Aerial Photo Shoot: Jan. 16, 2013

Tom Donoghue / DonoghuePhotography.com

A view of Wynn Las Vegas and Encore taken from a Maverick Helicopter on Wednesday, Jan. 16, 2013, above the Las Vegas Strip.

At face value, the state’s largest casinos won a huge victory when the Public Utilities Commission on Wednesday allowed them to exit their contracts with NV Energy, the state’s largest power provider.

But for Wynn Las Vegas, MGM Resorts International and Las Vegas Sands, the decision is a mandate to stay put.

Click to enlarge photo

Paul Thomsen, Public Utilities Commission chairman, is shown in 2008.

"We are disappointed that the PUC has failed to implement (the law) as intended by the Legislature and are reviewing our options,” Michael Weaver, Wynn spokesman, said after the PUC decision.

The PUC’s three regulators approved a measure that would allow the three casino companies to leave if they each pay a proportional share of $126.5 million exit fee.

The deal also requires the companies, which roughly make up 7 percent of NV Energy’s customer base, to pay additional fees in the future based on marketplace costs associated with NV Energy’s supply and demand costs.

Lastly, it required the companies buy power from a “new” source that has no direct or indirect relationship with NV Energy.

That’s where things get tricky and casinos say they’re handcuffed.

The casino companies can’t find a new power source that isn’t directly or indirectly tied to NV Energy.

The law doesn’t define what constitutes “new” and gives the PUC the ability to make the distinction.

Wynn and Sands chose energy provider Constellation as the company they would buy power from.

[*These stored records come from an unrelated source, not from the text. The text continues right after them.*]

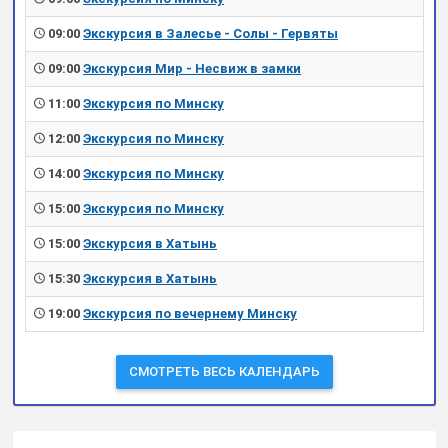
09:00
Экскурсия в Залесье - Солы - Гервяты
09:00
Экскурсия Мир - Несвиж в замки
11:00
Экскурсия по Минску
12:00
Экскурсия по Минску
14:00
Экскурсия по Минску
15:00
Экскурсия по Минску
15:00
Экскурсия в Хатынь
15:30
Экскурсия в Хатынь
19:00
Экскурсия по вечернему Минску
СМОТРЕТЬ ВЕСЬ КАЛЕНДАРЬ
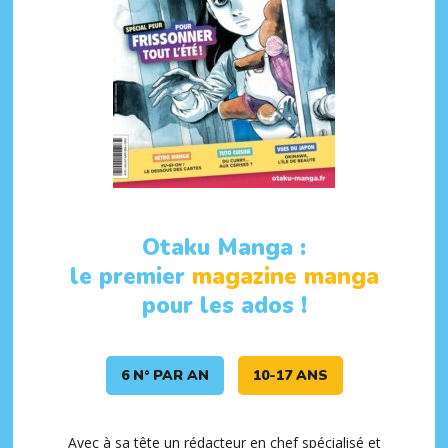
Otaku Manga :
le premier
magazine manga
pour les ados !
6 N° PAR AN
10-17 ANS
Avec à sa tête un rédacteur en chef spécialisé et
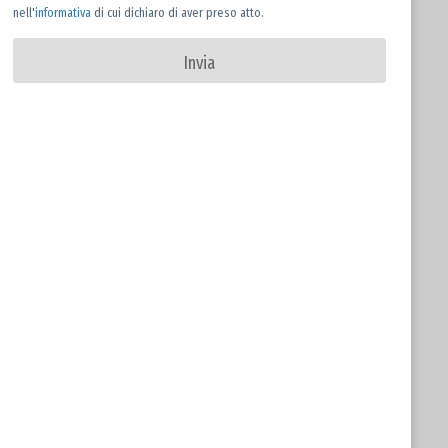
nell'
informativa
di cui dichiaro di aver preso atto.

MGM chose Tanaska.

The commissioners and NV Energy stressed the uncertainty about whether Constellation and Tanaska could be considered “new” generation. The reason: NV Energy often supplies or buys in those commodity trading markets, making it hard to tell if the suppliers had an association with the company.

“I simply want to know what that generation asset is,” said PUC Chairman Paul Thomsen.

The difficulty for the casinos is that power generators like Constellation and Tanaska often use trading markets to buy their electricity. On the open market, they can call a trader in New York and order a quantity of power. When energy purchases are made in the market, buyers don’t know where the power comes from until later in the day.

So for the casinos, they are limited in how they can acquire energy with 100 percent certainty that there is no relationship to NV Energy.

Known as the daisy chain, the barrier to entry is equivalent to only buying stock from a company shareholder rather than buying in a marketplace like Nasdaq.

In multiple documents filed with the PUC, NV Energy said that “it cannot be sure that it will not ever be the generating source” for Tanaska or Constellation.

With the PUC’s decision now final, the casino exit attempts can be defined less by the law and more by the times.

The casinos want to leave NV Energy in an attempt to capitalize on low natural gas prices and are using a 2001-era law known as 704B. The law, which came about in the wake of the Western energy crisis spurred by Enron, was created as a way for companies to bring in new power supplies without the utility. At the time, NV Energy generated less than half of its power. Now NV Energy generates more than 75 percent of its demand and has ties to much of the power market in the West.

“When the statute passed, we lived in different times,” PUC Commissioner Alaina Burtenshaw said.

The efforts to leave have been a very public battle between some of the state’s largest employers and businesses.

Data center company Switch tried to exit this year, but the PUC denied the application. Following the PUC decision, NV Energy made a compromise with Switch so it could supply its operations with 100 percent renewable energy.

Last week, NV Energy announced a deal with the city of Las Vegas, which was also threatening an exit, to do something similar.

NV Energy CEO Paul Caudill said he would be willing to work solutions with the casinos.

“We don’t fight with our customers,” he said last week. “We look at it as an opportunity to work even closer with them.”

But critics like former Republican Gov. Bob List said the decision exemplifies how NV Energy’s utility monopoly works.

The law is designed to offer consumers a choice about where they get power, said List, chairman of the Nevada Coalition to Protect Ratepayers, which supports the casino efforts and other renewable initiatives in the state.

“That didn’t happen today,” he said.